» WHAT THIS TASK INVOLVES
Repeat everything in the listing exactly, except for the images.

» EXTRACTED RECORDS
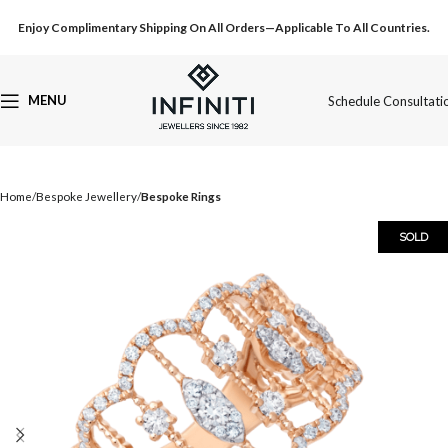
Enjoy Complimentary Shipping On All Orders—Applicable To All Countries.
MENU
Schedule Consultati
Home
Bespoke Jewellery
Bespoke Rings
SOLD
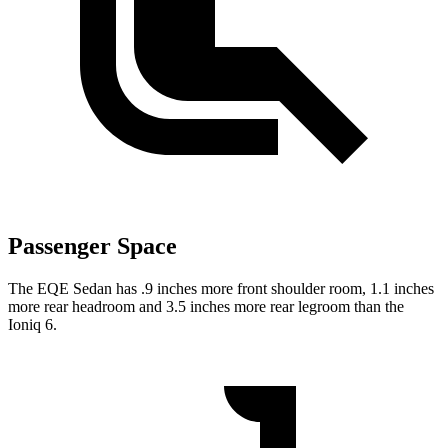
Passenger Space
The EQE Sedan has .9 inches more front shoulder room, 1.1 inches
more rear headroom and 3.5 inches more rear legroom than the
Ioniq 6.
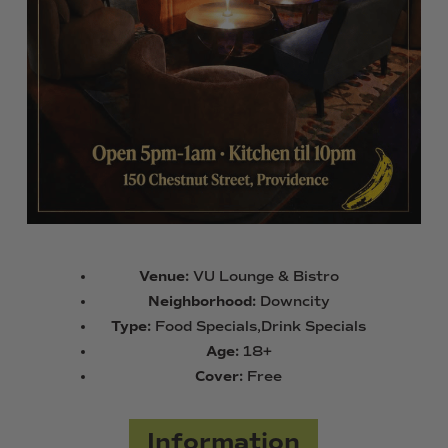
Venue:
VU Lounge & Bistro
Neighborhood:
Downcity
Type:
Food Specials,Drink Specials
Age:
18+
Cover:
Free
Information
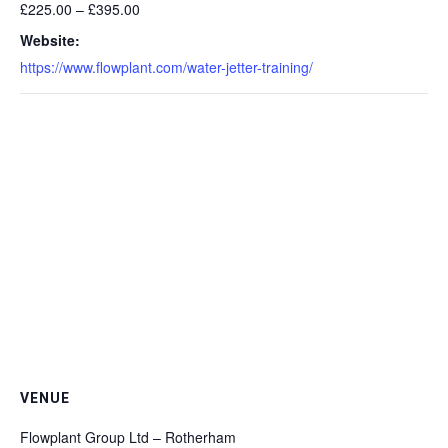
£225.00 – £395.00
Website:
https://www.flowplant.com/water-jetter-training/
VENUE
Flowplant Group Ltd – Rotherham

» SOLUTION FOR THIS TASK
Enjoy Complimentary Shipping On All Orders—Applicable To All Countries.
MENU
Schedule Consultati
Home
Bespoke Jewellery
Bespoke Rings
SOLD
Passenger Space
The EQE Sedan has .9 inches more front shoulder room, 1.1 inches
more rear headroom and 3.5 inches more rear legroom than the
Ioniq 6.
Venue:
VU Lounge & Bistro
Neighborhood:
Downcity
Type:
Food Specials,Drink Specials
Age:
18+
Cover:
Free
Information
£225.00 – £395.00
Website:
https://www.flowplant.com/water-jetter-training/
VENUE
Flowplant Group Ltd – Rotherham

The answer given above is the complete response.